_Work order:_
The required result is the number of lines below that hold the word "other", stated without anything else.

[[ Records supplied open ]]

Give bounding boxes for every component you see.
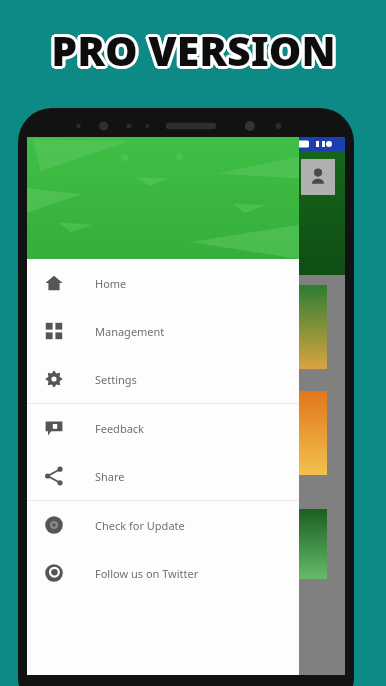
staticText: PRO VERSION [51, 25, 336, 81]
button[interactable]: Follow us on Twitter [27, 549, 299, 597]
staticText: PRO VERSION [51, 19, 336, 75]
staticText: PRO VERSION [52, 20, 337, 76]
staticText: Home [95, 276, 127, 291]
staticText: PRO VERSION [54, 22, 339, 78]
staticText: PRO VERSION [52, 24, 337, 80]
staticText: ... [37, 255, 45, 267]
button[interactable]: Check for Update [27, 501, 299, 549]
staticText: PRO VERSION [53, 24, 338, 80]
staticText: Share [95, 469, 125, 484]
staticText: Management [95, 324, 165, 339]
staticText: PRO VERSION [53, 21, 338, 77]
staticText: PRO VERSION [49, 20, 334, 76]
button[interactable]: Share [27, 452, 299, 500]
staticText: PRO VERSION [53, 20, 338, 76]
staticText: PRO VERSION [49, 21, 334, 77]
button[interactable]: Settings [27, 355, 299, 403]
staticText: Feedback [95, 421, 144, 436]
staticText: PRO VERSION [49, 24, 334, 80]
staticText: PRO VERSION [50, 24, 335, 80]
button[interactable]: Home [27, 259, 299, 307]
staticText: Settings [95, 372, 137, 387]
staticText: Follow us on Twitter [95, 566, 199, 581]
staticText: PRO VERSION [49, 23, 334, 79]
staticText: PRO VERSION [48, 22, 333, 78]
staticText: Check for Update [95, 518, 185, 533]
staticText: PRO VERSION [50, 20, 335, 76]
button[interactable]: Feedback [27, 404, 299, 452]
button[interactable]: Management [27, 307, 299, 355]
staticText: PRO VERSION [51, 22, 336, 78]
staticText: PRO VERSION [53, 23, 338, 79]
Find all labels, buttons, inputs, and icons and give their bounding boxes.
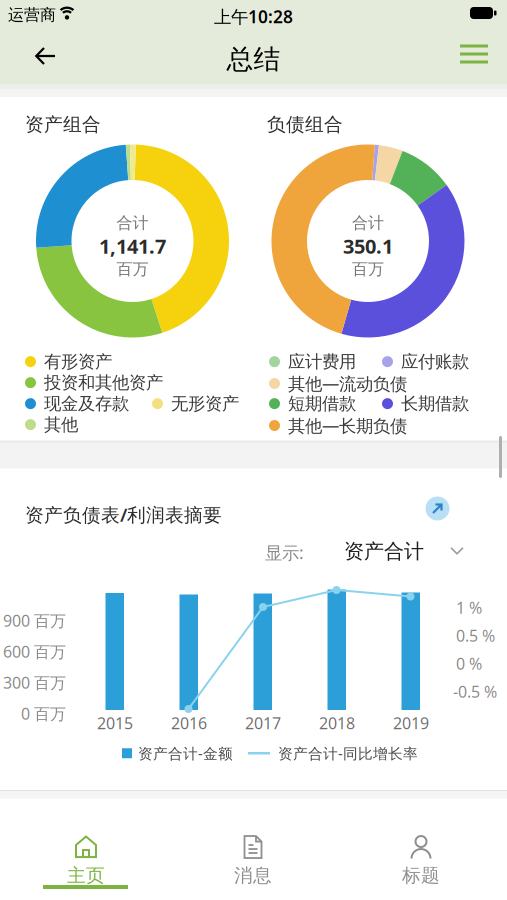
staticText: 现金及存款 <box>44 393 129 414</box>
staticText: 运营商 <box>8 5 56 25</box>
staticText: 投资和其他资产 <box>44 372 163 393</box>
staticText: 有形资产 <box>44 351 112 372</box>
staticText: 900 百万 <box>3 610 66 631</box>
button[interactable]: 消息 <box>193 828 313 894</box>
staticText: 百万 <box>116 259 148 279</box>
button[interactable]: 菜单 <box>450 34 498 74</box>
staticText: 显示: <box>265 541 304 564</box>
staticText: 应付账款 <box>401 351 469 372</box>
staticText: 无形资产 <box>171 393 239 414</box>
staticText: 2019 <box>393 712 429 734</box>
staticText: 应计费用 <box>288 351 356 372</box>
button[interactable]: 主页 <box>26 828 146 894</box>
staticText: 2016 <box>171 712 207 734</box>
staticText: 0.5 % <box>456 625 495 646</box>
staticText: 其他—长期负债 <box>288 414 407 437</box>
staticText: 2017 <box>245 712 281 734</box>
staticText: 上午10:28 <box>214 5 293 28</box>
staticText: 短期借款 <box>288 393 356 414</box>
staticText: 资产合计 <box>344 539 424 564</box>
staticText: 资产合计-同比增长率 <box>278 744 418 763</box>
staticText: 350.1 <box>343 233 393 259</box>
staticText: 600 百万 <box>3 641 66 662</box>
staticText: 资产负债表/利润表摘要 <box>25 502 222 527</box>
staticText: 资产合计-金额 <box>138 744 233 763</box>
staticText: 合计 <box>116 213 148 233</box>
staticText: 合计 <box>352 213 384 233</box>
staticText: 0 % <box>456 653 482 674</box>
staticText: 资产组合 <box>25 113 101 136</box>
staticText: 负债组合 <box>267 113 343 136</box>
staticText: 2015 <box>97 712 133 734</box>
staticText: 2018 <box>319 712 355 734</box>
staticText: 主页 <box>67 864 105 887</box>
staticText: 1 % <box>456 597 482 618</box>
staticText: 1,141.7 <box>99 233 166 259</box>
button[interactable]: 展开 <box>426 496 450 520</box>
staticText: 其他 <box>44 414 78 435</box>
staticText: 300 百万 <box>3 672 66 693</box>
staticText: 百万 <box>352 259 384 279</box>
staticText: -0.5 % <box>453 681 497 702</box>
staticText: 消息 <box>234 864 272 887</box>
staticText: 总结 <box>226 43 280 76</box>
staticText: 其他—流动负债 <box>288 372 407 395</box>
button[interactable]: 选择指标 <box>344 539 463 564</box>
staticText: 长期借款 <box>401 393 469 414</box>
button[interactable]: 标题 <box>361 828 481 894</box>
button[interactable]: 返回 <box>25 37 65 75</box>
staticText: 标题 <box>402 864 440 887</box>
staticText: 0 百万 <box>21 703 66 724</box>
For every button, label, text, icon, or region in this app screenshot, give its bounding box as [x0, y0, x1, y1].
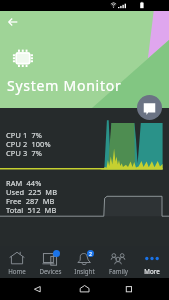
staticText: More: [144, 267, 160, 275]
staticText: CPU 2 100%: [6, 139, 51, 148]
staticText: Insight: [74, 267, 95, 275]
button[interactable]: More: [135, 246, 169, 278]
staticText: System Monitor: [7, 76, 122, 95]
staticText: Total 512 MB: [6, 205, 57, 214]
button[interactable]: Family: [101, 246, 135, 278]
button[interactable]: Back: [5, 14, 21, 30]
staticText: 2: [89, 250, 92, 257]
staticText: RAM 44%: [6, 178, 42, 187]
button[interactable]: Home: [0, 246, 33, 278]
staticText: Family: [109, 267, 128, 275]
staticText: Used 225 MB: [6, 187, 58, 196]
button[interactable]: Help: [137, 95, 162, 120]
staticText: Free 287 MB: [6, 196, 55, 205]
button[interactable]: Devices: [33, 246, 67, 278]
staticText: CPU 3 7%: [6, 148, 42, 157]
staticText: CPU 1 7%: [6, 130, 42, 139]
staticText: Home: [8, 267, 26, 275]
staticText: Devices: [39, 267, 62, 275]
button[interactable]: 2: [67, 246, 101, 278]
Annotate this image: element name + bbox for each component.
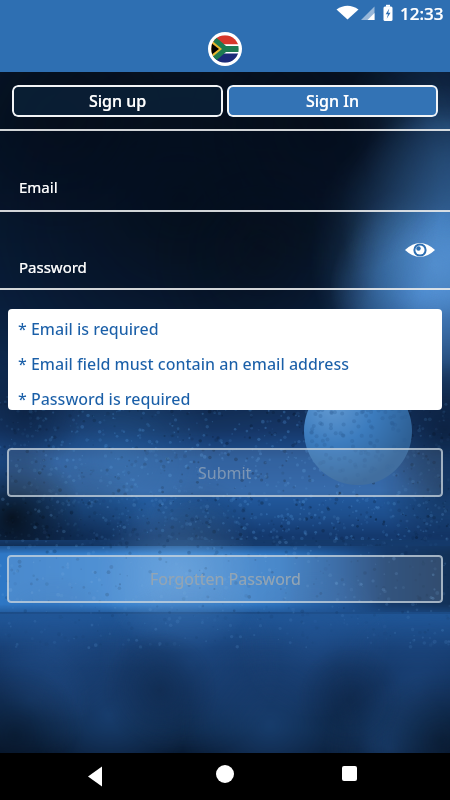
button[interactable]: Submit	[7, 448, 443, 497]
staticText: Forgotten Password	[150, 568, 301, 590]
staticText: * Email is required	[18, 318, 159, 340]
staticText: Password	[19, 257, 87, 277]
staticText: * Password is required	[18, 388, 191, 410]
staticText: 12:33	[400, 2, 444, 25]
staticText: Sign up	[89, 90, 147, 112]
button[interactable]	[86, 766, 104, 787]
button[interactable]: Sign up	[12, 85, 223, 117]
button[interactable]: Sign In	[227, 85, 438, 117]
button[interactable]	[342, 766, 357, 781]
button[interactable]	[404, 239, 436, 261]
staticText: Submit	[198, 462, 252, 484]
staticText: * Email field must contain an email addr…	[18, 353, 350, 375]
staticText: Sign In	[306, 90, 359, 112]
button[interactable]: Forgotten Password	[7, 555, 443, 603]
button[interactable]	[216, 765, 234, 783]
staticText: Email	[19, 177, 58, 197]
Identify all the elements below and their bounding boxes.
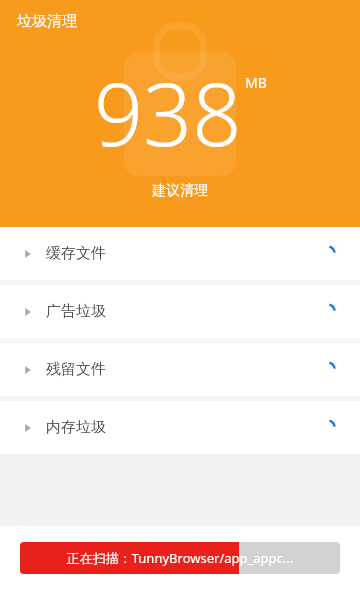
button[interactable]: 正在扫描：TunnyBrowser/app_appc...: [20, 542, 340, 574]
button[interactable]: 缓存文件: [0, 227, 360, 280]
staticText: 广告垃圾: [46, 302, 106, 321]
other: Scanning: [318, 303, 336, 321]
other: Scanning: [318, 361, 336, 379]
staticText: 内存垃圾: [46, 418, 106, 437]
staticText: MB: [245, 73, 267, 92]
button[interactable]: 广告垃圾: [0, 285, 360, 338]
staticText: 缓存文件: [46, 244, 106, 263]
other: Scanning: [318, 419, 336, 437]
staticText: 建议清理: [152, 182, 208, 200]
other: Scanning: [318, 245, 336, 263]
button[interactable]: 残留文件: [0, 343, 360, 396]
button[interactable]: 内存垃圾: [0, 401, 360, 454]
staticText: 残留文件: [46, 360, 106, 379]
staticText: 正在扫描：TunnyBrowser/app_appc...: [30, 549, 330, 567]
staticText: 938: [94, 54, 242, 171]
staticText: 垃圾清理: [17, 12, 77, 31]
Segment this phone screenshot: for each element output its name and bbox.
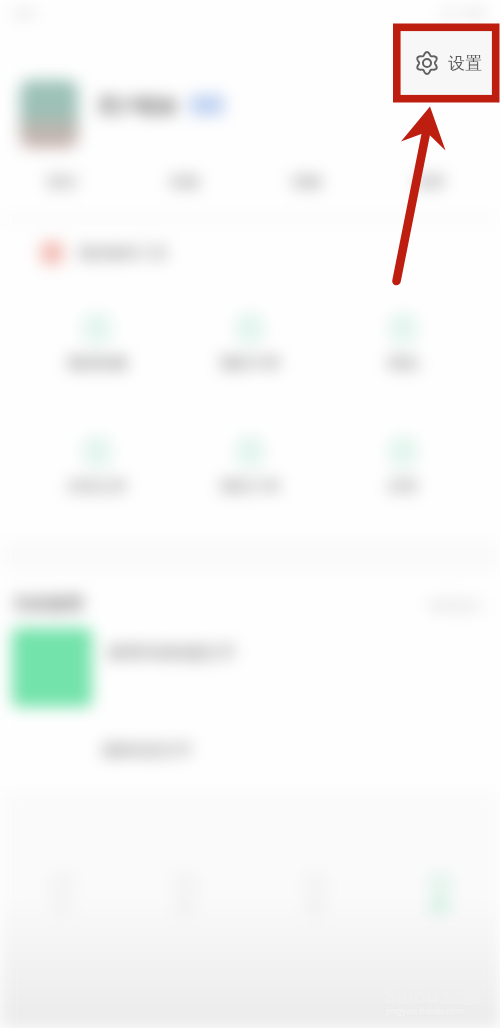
staticText: 描述信息文字 [102,741,192,760]
staticText: 我的订单 [220,477,280,496]
staticText: 钱包 [388,354,418,373]
staticText: 待发 [170,173,200,192]
button[interactable]: 浏览记录 [47,438,147,496]
staticText: 待付 [47,173,77,192]
staticText: 浏览记录 [67,477,127,496]
staticText: 设置 [448,53,482,74]
button[interactable]: 我的订单 [200,438,300,496]
button[interactable]: 我的卡券 [200,315,300,373]
button[interactable]: More [404,594,488,616]
button[interactable]: 设置 Settings [401,31,495,95]
staticText: 待评 [415,173,445,192]
button[interactable]: Profile avatar [20,80,78,148]
button[interactable]: 待评 [390,165,470,199]
staticText: 我的 [429,899,451,913]
button[interactable]: 我的收藏 [47,315,147,373]
button[interactable]: 待付 [22,165,102,199]
staticText: 我的收藏 [67,354,127,373]
staticText: 设置 [388,477,418,496]
button[interactable]: 设置 [353,438,453,496]
staticText: 我的服务工具 [78,244,168,263]
staticText: 为你推荐 [12,593,84,616]
button[interactable]: 钱包 [353,315,453,373]
button[interactable]: 我的 [395,874,485,913]
button[interactable]: 待收 [267,165,347,199]
button[interactable]: 待发 [145,165,225,199]
staticText: 用户昵称 [98,94,178,119]
staticText: 推荐内容标题文字 [108,643,236,663]
staticText: 待收 [292,173,322,192]
staticText: 我的卡券 [220,354,280,373]
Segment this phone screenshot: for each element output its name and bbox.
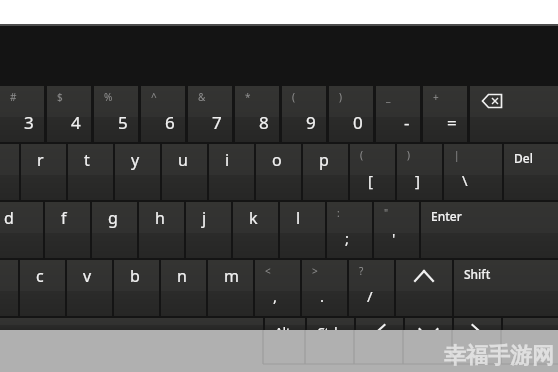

[[ Records supplied closed ]]

_Output of the task:_
4